8.5.2 2. Running-score statistic (GSEA-style)

For each set:

  1. Identify the indices of its features in the ranked list.
  2. Let:
    • \(N\) = total number of features
    • \(N_h\) = number of hits (features in the set)
  3. Construct the running-score profile:

\[ RS(i) = \sum_{j=1}^i \left( \frac{\mathbf{1}_{\text{hit}(j)}}{N_h} - \frac{\mathbf{1}_{\text{miss}(j)}}{N - N_h} \right) \]

  1. Define the Enrichment Score:
    • ES = max(RS) for positively enriched sets
    • ES = min(RS) for negatively enriched sets

This mirrors the original GSEA algorithm without weighting (i.e., weight \(p = 0\)), which is appropriate for metabolomics where effect-size scales are not comparable across features.

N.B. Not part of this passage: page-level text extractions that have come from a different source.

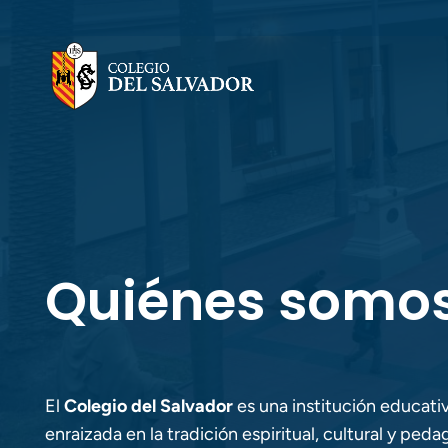
Quiénes somo
El
Colegio del Salvador
es una institución educativ
enraizada en la tradición espiritual, cultural y ped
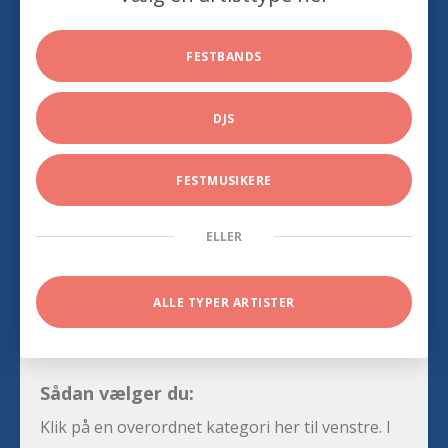
FESTBANDS
DJS
FESTMUSIKERE
ELLER
ALLE TYPER ARTISTER
Sådan vælger du:
Klik på en overordnet kategori her til venstre. I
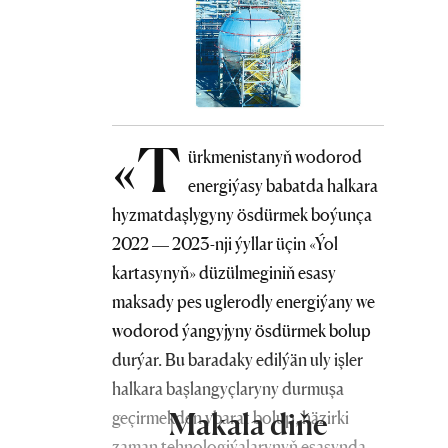
«T
ürkmenistanyň wodorod
energiýasy babatda halkara
hyzmatdaşlygyny ösdürmek boýunça
2022 — 2023-nji ýyllar üçin «Ýol
kartasynyň» düzülmeginiň esasy
maksady pes uglerodly energiýany we
wodorod ýangyjyny ösdürmek bolup
durýar. Bu baradaky edilýän uly işler
halkara başlangyçlaryny durmuşa
Makala diňe
geçirmekden ybarat bolup, häzirki
zaman tehnologiýalarynyň esasynda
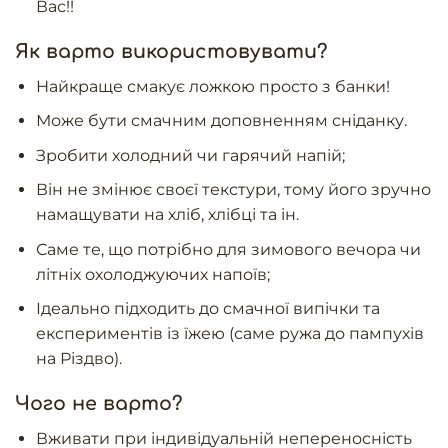
Вас!!
Як варто використовувати?
Найкраще смакує ложкою просто з банки!
Може бути смачним доповненням сніданку.
Зробити холодний чи гарячий напій;
Він не змінює своєї текстури, тому його зручно
намащувати на хліб, хлібці та ін.
Саме те, що потрібно для зимового вечора чи
літніх охолоджуючих напоїв;
Ідеально підходить до смачної випічки та
експериментів із їжею (саме ружа до пампухів
на Різдво).
Чого не варто?
Вживати при індивідуальній непереносність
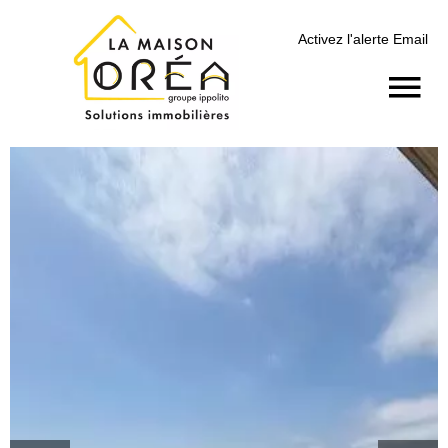
Activez l'alerte Email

8.5.3 3. Permutation testing

If nperm > 0, the function computes empirical p-values:

  • For each permutation:
    • randomly reassign the hit positions
    • recompute the ES
  • Compare observed ES to the null distribution:
    • \(p = P(\text{ES}_{\text{perm}} \ge \text{ES}_{\text{obs}})\) for positive sets
    • \(p = P(\text{ES}_{\text{perm}} \le \text{ES}_{\text{obs}})\) for negative sets

Multiple testing correction is applied via p.adjust().

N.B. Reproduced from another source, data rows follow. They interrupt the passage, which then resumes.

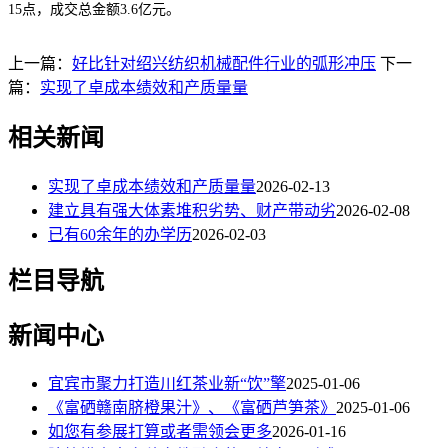
15点，成交总金额3.6亿元。
上一篇：
好比针对绍兴纺织机械配件行业的弧形冲压
下一
篇：
实现了卓成本绩效和产质量量
相关新闻
实现了卓成本绩效和产质量量
2026-02-13
建立具有强大体素堆积劣势、财产带动劣
2026-02-08
已有60余年的办学历
2026-02-03
栏目导航
新闻中心
宜宾市聚力打造川红茶业新“饮”擎
2025-01-06
《富硒赣南脐橙果汁》、《富硒芦笋茶》
2025-01-06
如您有参展打算或者需领会更多
2026-01-16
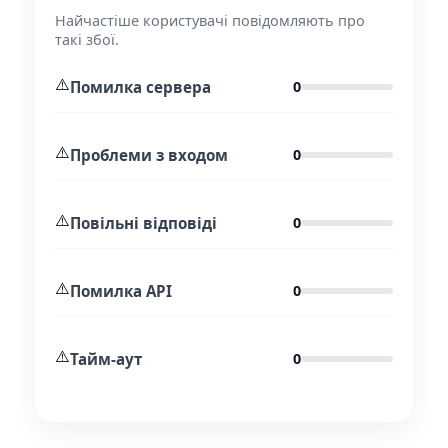
Найчастіше користувачі повідомляють про
такі збої.
⚠️
Помилка сервера
0
⚠️
Проблеми з входом
0
⚠️
Повільні відповіді
0
⚠️
Помилка API
0
⚠️
Тайм-аут
0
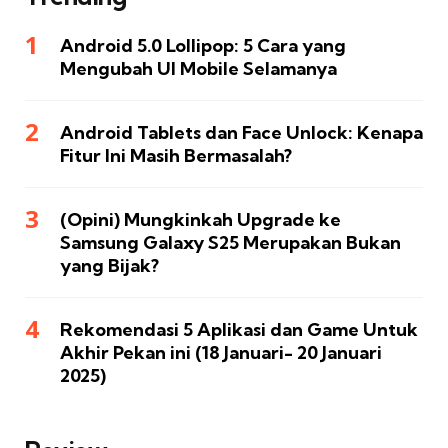
Android 5.0 Lollipop: 5 Cara yang
Mengubah UI Mobile Selamanya
Android Tablets dan Face Unlock: Kenapa
Fitur Ini Masih Bermasalah?
(Opini) Mungkinkah Upgrade ke
Samsung Galaxy S25 Merupakan Bukan
yang Bijak?
Rekomendasi 5 Aplikasi dan Game Untuk
Akhir Pekan ini (18 Januari- 20 Januari
2025)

If nperm = 0, p-values are returned as NA.


8.5.4 4. Output table

The function returns a list with:

8.5.4.1 (A) table

One row per tested set, containing:

Column Meaning
set_id Set identifier
set_name Descriptive name
n_in_set Number of overlapping features
ES Enrichment Score
direction "positive" or "negative"
p_value Empirical p-value
p_adj Adjusted p-value

Rows are sorted by p_value.

8.5.4.2 (B) profiles (optional)

If return_profiles = TRUE, the function additionally returns the running-score profile used to compute each ES, enabling direct visualization of enrichment curves.


8.6 Summary: What this implementation gives you

  • A GSEA-based quantitative enrichment test adapted to metabolomics.
  • Full use of a continuous ranking, avoiding arbitrary cutoffs.
  • Accurate empirical p-values via permutations.
  • Optional extraction of running-score profiles for plotting.
  • Compatibility with any set definition (KEGG, SMPDB, chemical classes, ontology categories, etc.).

This makes qea_test() suitable for replacing MetaboAnalyst’s QEA/MSEA module in automated or large-scale workflows.